Nonphotochemical quenching of fluorescence plotted against light. Typical light response curves of nonphotochemical quenching in a cyanobacterium, Synechococcus sp. strain PCC 7942 (solid line), and in rye for a plant-type pattern (dotted line) are shown. For comparison, light intensity is expressed relative to the growth light intensity; 1 = growth level. The actual growth light intensities were 50 μmol of photons m⁻² s⁻¹ for the cyanobacterium and 250 μmol of photons m⁻² s⁻¹ for the rye.

FIG. 8

Nonphotochemical quenching of fluorescence under DCMU (A) and DBMIB (B) treatments. Modulated fluorescence traces (Fig. 2) were measured under the growth light intensity of 50 μmol of photons m⁻² s⁻¹. Results are means and standard errors of measurements on the same culture at 37°C (n = 3). Modified from reference with permission of the publisher.

FIG. 9

77K Fluorescence emission spectra show that changing q_N reflects state transitions. The dashed lines emphasize increasing PS II fluorescence and decreasing PS I fluorescence in parallel with the drop in nonphotochemical quenching, measured in the same cultures. A Synechococcus sp. strain PCC 7942 culture sample was incubated in the PAM cuvette in darkness, under the growth light intensity (50 μmol of photons m⁻² s⁻¹), and after addition of DCMU under continuing illumination.
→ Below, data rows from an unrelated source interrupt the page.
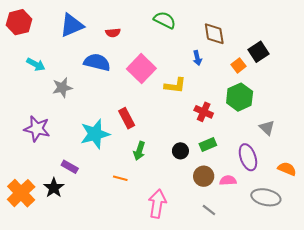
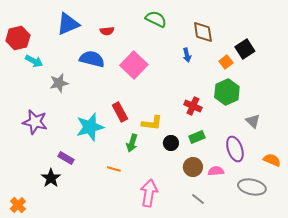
red hexagon: (19, 22) -> (18, 38), moved
yellow L-shape: (175, 85) -> (152, 123), moved
orange cross: (21, 193) -> (18, 205), moved, size x0.6

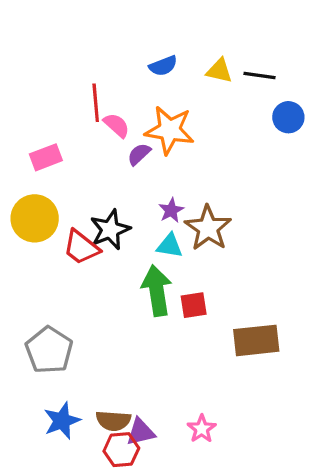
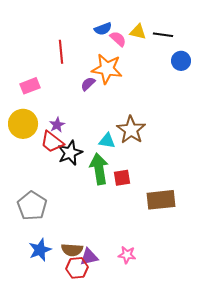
pink semicircle: (117, 125) -> (118, 39), moved
purple star: (171, 210) -> (57, 125), moved
black star: (110, 230) -> (70, 153), moved
pink star: (202, 429) -> (127, 255), turned -30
For each condition, q_N was measured and a small sample was taken for 77K fluorescence emission spectral analysis. Excitation of 77K fluorescence was carried out with 574 nm light absorbed by the phycobilisome (PBsome). Fluorescence spectra are from samples of equal chlorophyll content but are not otherwise normalized.

FIG. 10

Near the growth light intensity, q_N reaches a minimum for a wide range of cyanobacterial strains and culture conditions. Mean values are plotted for strains grown at 5 (n = 3), 10 (n = 5), 15 (n = 6), 35 (n = 1), 50 (n = 20) and 150 (n = 3) μmol of photons m⁻² s⁻¹. The strains were Anabaena/Nostoc sp. strain 7120, Calothrix sp. strain PCC 7601, Nostoc sp., Pseudanabaena sp. strain PCC 6901, Synechococcus sp. strain PCC 7942, Synechococcus sp. strain PCC 6301, and Synechocystis sp. strain PCC 6701. Modified from reference with permission of the publisher.

FIG. 11

φPS II reflects O₂ evolution. Synechococcus sp. strain PCC 7942 was grown under 50 μmol of photons m⁻² s⁻¹ at 37°C and then incubated under a range of light intensities. Gross oxygen evolution (micromoles of O₂ per milligram of chlorophyll per hour) was estimated as light-dependent oxygen evolution minus dark uptake. φPS II = (F_M′ − F_S)/F_M′ = (F_V′/F_M′)q_P. I_i = micromoles of photons incident on the sample per hour.